Mystery arrives in the form of some abandoned junk found in Faith’s attic: an old cradle and pictures of twin babies labelled with their birthdates and the date two weeks later, the time they were ‘taken’. The assumption that she is looking at pictures of two dead babies and stories of how the previous occupant murdered her husbands sets Faith on a quest of discovery. As you can imagine, she doesn’t feel all that comfortable alone in her home anymore, but help comes in the form of amiable Nick, kicked out by his girlfriend for failing to propose and needing a room.

Throw in some office politics and there’s a lot going on for poor beleaguered Faith, and the plot just crackles along. The bonus of the sparky, intelligent writing means there’s a lot to enjoy. Elinor Lipman has written a dozen novels – On Turpentine Lane comes in at number eleven – and I am happy at the thought of checking out the others. If they are half as good as this one they are worth a look. The reading of this audiobook by Mia Barron was suitably bright and had me chuckling as I listened. Four out of five from me.

Audio Review: The Arrangement by Sarah Dunn

The Arrangement follows the lives of happily married but struggling Owen and Lucy, two New Yorkers who have moved out of the city to small-town Beekman. Here they have become ensconced in the local community – helping out at the school, fundraising, barbecues with friends, and gossip. They have a son, Wyatt, who’s on the autistic spectrum and that means Lucy is always tired and it’s hard to find a caregiver for a bit of respite.

When friends over for dinner, and quite a bit of wine, reveal they are planning an open marriage, Owen and Lucy balk at the thought. Somehow the idea festers and the couple agree to give the concept a trial of six months. Something to nip any wandering thoughts in the bud and make them a stronger, happier couple, right? What could possibly go wrong?

Here’s what I liked about the book:

  • The novel is very funny. It captures all the silliness of modern life – the keeping up with the Joneses, the guilt trips over daft things, the pretensions and fads.
  • The characters of Owen and Lucy are very believable and likeable. Their relationship seems strong. But the result of the ‘arrangement’ is that Owen behaves like a young bloke having a final fling/s while Lucy runs the risk of falling in love with someone else. Well, what do you know?
  • There are some very funny supporting characters: Izzy, Owen’s bat-shit crazy girlfriend who becomes more and more demanding; Sunny Bang, Lucy’s tell-it-like-is Korean friend who finds Lucy a ‘partner’; the billionaire with the trophy wife who forgot to have her sign a pre-nup; the hefty beekeeper who sat on a small dog while on a date – an event which caused him to vanish and change his life entirely.
  • There are some hilarious scenes: such as when Owen is caught depositing Izzy’s used plastic bags at the supermarket recycling bin by a sanctimonious neighbour and has to pretend they are his; a blessing of the animals at church when a dog monsters one of Wyatt’s chickens and the llamas bolt into the churchyard.
  • The natural dialogue and its snappy New York ring.

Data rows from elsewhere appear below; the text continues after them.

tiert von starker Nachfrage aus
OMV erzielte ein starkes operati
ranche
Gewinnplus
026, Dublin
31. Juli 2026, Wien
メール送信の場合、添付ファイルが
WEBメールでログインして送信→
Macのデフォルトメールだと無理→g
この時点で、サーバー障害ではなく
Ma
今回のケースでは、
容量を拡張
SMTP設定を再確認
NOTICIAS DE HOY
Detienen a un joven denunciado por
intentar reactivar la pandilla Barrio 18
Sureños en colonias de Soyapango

“I think it’s a huge myth that women can’t have meaningless sex,” said Victoria. “You should see these millennials in my office. All they do is have sex, all the time. The girls, the guys. They’re not worried about getting AIDS or getting pregnant or being called a slut. They’re all vociferously opposed to slut-shaming in any form.”

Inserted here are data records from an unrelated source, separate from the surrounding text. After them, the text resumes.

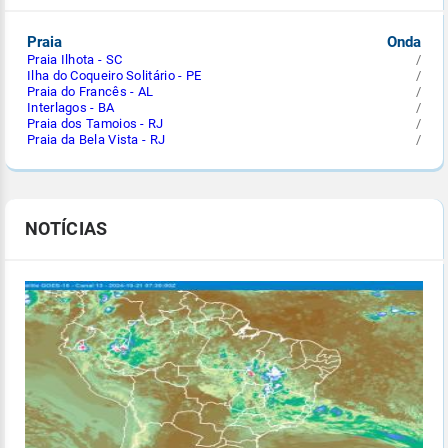
Praia
Onda
Praia Ilhota - SC
/
Ilha do Coqueiro Solitário - PE
/
Praia do Francês - AL
/
Interlagos - BA
/
Praia dos Tamoios - RJ
/
Praia da Bela Vista - RJ
/
NOTÍCIAS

“Slut-shaming?” Owen asked, rotating the cheese plate and slicing off a hunk of Jasper Hill cheddar.

“Yeah,” said Victoria. “It’s a thing.”

  • The reader Ellen Archer has done an amazing job of giving life to all the characters and making them sound different without sounding ridiculous. Men and women alike. I really loved her Sunny Bang. I am not sure I would have enjoyed the novel nearly so much if it wasn’t for Archer’s performance. I imagine if I read the book in print form, I would be looking at a three-star read, maybe three-and-a-half; as an audio-book, it happily earns an extra star. Another reason to give audiobooks a go.